▶ _What you have to do_: Look below for the line holding "WEB DESIGN SHOW" and the line holding "Machine Screw Carbon". Transcribe exactly those lines and all lines between them, nothing more.

====== Supplied entries

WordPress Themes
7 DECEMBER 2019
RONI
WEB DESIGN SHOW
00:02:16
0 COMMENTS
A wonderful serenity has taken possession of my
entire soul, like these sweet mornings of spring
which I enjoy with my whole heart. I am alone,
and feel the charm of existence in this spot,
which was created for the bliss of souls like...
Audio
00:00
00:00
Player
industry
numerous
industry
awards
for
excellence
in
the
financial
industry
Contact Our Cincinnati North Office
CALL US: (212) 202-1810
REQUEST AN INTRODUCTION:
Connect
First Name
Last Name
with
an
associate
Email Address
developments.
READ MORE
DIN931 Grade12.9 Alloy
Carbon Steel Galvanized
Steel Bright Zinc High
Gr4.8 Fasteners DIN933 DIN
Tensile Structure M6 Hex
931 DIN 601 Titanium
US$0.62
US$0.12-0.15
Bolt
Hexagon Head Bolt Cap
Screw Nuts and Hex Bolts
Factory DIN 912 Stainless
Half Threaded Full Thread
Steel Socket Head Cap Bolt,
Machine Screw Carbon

============
====== Supplied entries

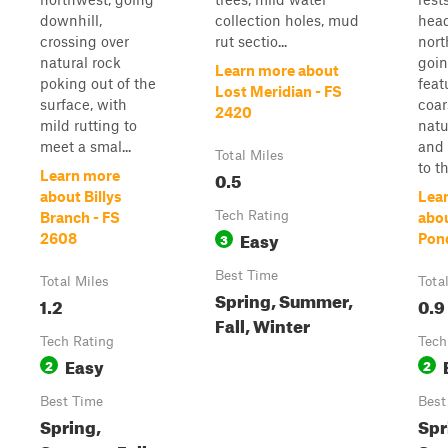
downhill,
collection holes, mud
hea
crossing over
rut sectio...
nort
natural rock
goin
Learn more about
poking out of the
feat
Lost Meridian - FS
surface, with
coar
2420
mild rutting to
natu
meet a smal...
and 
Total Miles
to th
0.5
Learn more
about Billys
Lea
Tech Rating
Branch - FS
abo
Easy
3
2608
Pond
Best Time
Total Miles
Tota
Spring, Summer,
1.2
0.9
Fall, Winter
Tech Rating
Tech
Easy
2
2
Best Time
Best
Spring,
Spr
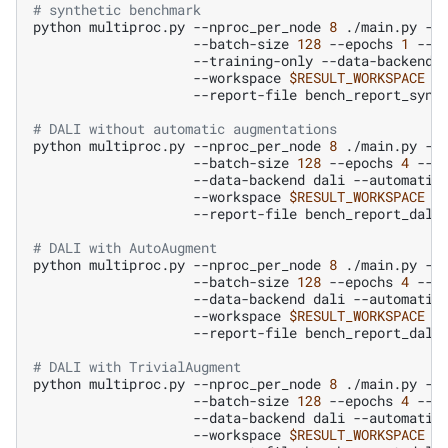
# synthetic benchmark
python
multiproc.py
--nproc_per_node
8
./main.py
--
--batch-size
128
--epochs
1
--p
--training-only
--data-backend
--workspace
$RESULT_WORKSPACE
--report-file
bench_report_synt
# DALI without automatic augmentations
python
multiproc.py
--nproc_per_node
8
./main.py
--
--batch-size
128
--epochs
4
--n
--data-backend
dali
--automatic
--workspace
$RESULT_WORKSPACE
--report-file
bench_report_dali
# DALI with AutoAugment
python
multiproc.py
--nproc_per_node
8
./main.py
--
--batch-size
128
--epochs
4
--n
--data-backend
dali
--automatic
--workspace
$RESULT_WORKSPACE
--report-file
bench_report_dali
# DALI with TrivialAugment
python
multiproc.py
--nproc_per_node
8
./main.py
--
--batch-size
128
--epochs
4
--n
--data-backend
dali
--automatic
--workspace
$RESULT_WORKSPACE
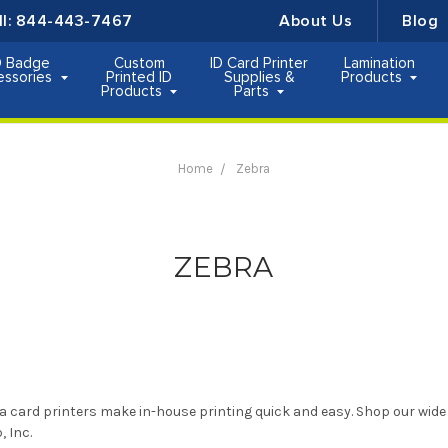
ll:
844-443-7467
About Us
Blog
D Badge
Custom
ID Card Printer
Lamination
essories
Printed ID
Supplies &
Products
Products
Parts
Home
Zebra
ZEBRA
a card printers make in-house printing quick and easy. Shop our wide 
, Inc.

============

▶ _Answer area_:
WEB DESIGN SHOW
00:02:16
0 COMMENTS
A wonderful serenity has taken possession of my
entire soul, like these sweet mornings of spring
which I enjoy with my whole heart. I am alone,
and feel the charm of existence in this spot,
which was created for the bliss of souls like...
Audio
00:00
00:00
Player
industry
numerous
industry
awards
for
excellence
in
the
financial
industry
Contact Our Cincinnati North Office
CALL US: (212) 202-1810
REQUEST AN INTRODUCTION:
Connect
First Name
Last Name
with
an
associate
Email Address
developments.
READ MORE
DIN931 Grade12.9 Alloy
Carbon Steel Galvanized
Steel Bright Zinc High
Gr4.8 Fasteners DIN933 DIN
Tensile Structure M6 Hex
931 DIN 601 Titanium
US$0.62
US$0.12-0.15
Bolt
Hexagon Head Bolt Cap
Screw Nuts and Hex Bolts
Factory DIN 912 Stainless
Half Threaded Full Thread
Steel Socket Head Cap Bolt,
Machine Screw Carbon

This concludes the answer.